A quick Google search later, I found out that she worked for a sponsorship and deal-sharing company. A few uneventful minutes later, when a letter popped in my inbox through my contact page, I already knew who had sent it and what it would contain without even opening it.

Promo email

This is a stark example of “security by obscurity,” where people leave their assets unprotected on the internet, thinking that no one will find them.

To be fair, in this specific case, I didn’t stumble on any private and sensitive information. Everything the spreadsheet contained was already available online. But this wasn’t the first time that someone browsed through my blog through a Google Doc URL.

And in the past few months, I’ve seen quite a few documents with information not meant to be viewed by the public, and certainly not by me. One Google Doc laid out the internal discussions of a PR company about their plans to discuss their service and offerings with me. Another was the draft of an unpublished whitepaper about artificial intelligence by a group of academics.
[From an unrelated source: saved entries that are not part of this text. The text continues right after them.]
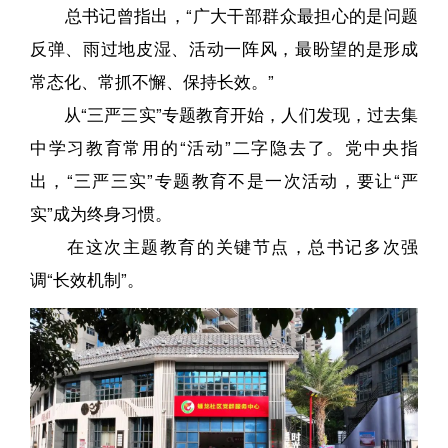
总书记曾指出，“广大干部群众最担心的是问题
反弹、雨过地皮湿、活动一阵风，最盼望的是形成
常态化、常抓不懈、保持长效。”
从“三严三实”专题教育开始，人们发现，过去集
中学习教育常用的“活动”二字隐去了。党中央指
出，“三严三实”专题教育不是一次活动，要让“严
实”成为终身习惯。
在这次主题教育的关键节点，总书记多次强
调“长效机制”。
Google does a pretty decent job of randomizing the URLs it generates for its documents, which means there’s a very slim chance of someone brute-force guessing the URL to a document. But as the above examples show, every time you click on a link embedded in a Google Docs or Sheets file, you’ll be giving away the address of your document to anyone looking at the analytics of the link’s destination.
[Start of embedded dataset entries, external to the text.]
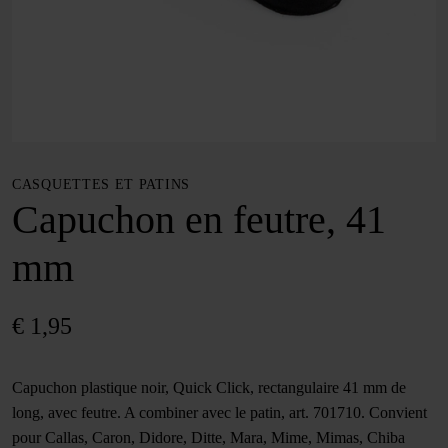
CASQUETTES ET PATINS
Capuchon en feutre, 41
mm
€
1,95
Capuchon plastique noir, Quick Click, rectangulaire 41 mm de
long, avec feutre. A combiner avec le patin, art. 701710. Convient
pour Callas, Caron, Didore, Ditte, Mara, Mime, Mimas, Chiba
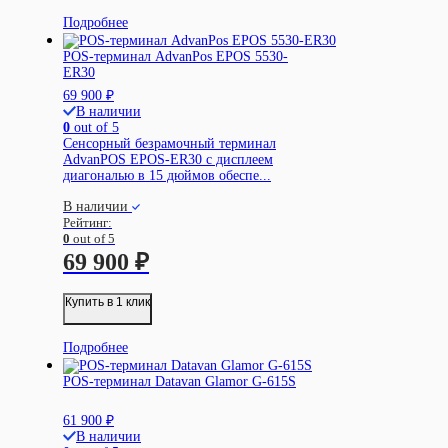
Подробнее
POS-терминал AdvanPos EPOS 5530-
ER30
69 900
₽
В наличии
0
out of 5
Сенсорный безрамочный терминал
AdvanPOS EPOS-ER30 с дисплеем
диагональю в 15 дюймов обеспе...
В наличии
Рейтинг:
0
out of 5
69 900
₽
Купить в 1 клик
Подробнее
POS-терминал Datavan Glamor G-615S
61 900
₽
В наличии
How to protect your privacy on Google Docs

Don’t be fooled by the “Anyone with the link” feature’s false sense of privacy. Only use anonymous sharing if you’re okay with anyone seeing the content of your document. This also stands for the easy-to-use “Get shareable link” feature that you’ll find on the context menu and simplified sharing dialog.

Google docs share with others

Otherwise, use the “Specific people” setting and send individual collaboration invitations to every person who should have access to the file.

In case you’re working with many people and you don’t want to go through the process of sharing every document with every single user, you can use Google Groups. Groups let you bundle users together in a single email address and collectively assign document permissions to all of them.

Whatever you do, don’t use the anonymous sharing for the sake of convenience.

A reminder on Google privacy

All this said, let’s not forget that whatever privacy settings you adjust on your documents, it won’t protect you from the data-hungry eyes of Google itself. By using Google Docs, you’ll be giving Google access to its content of your document, even if you’re not sharing it with anyone. If that happens to be an issue, consider using encrypted alternatives to Google’s services.

Bottom line: Use Google Docs. It’s a pretty cool tool. But also know its limits.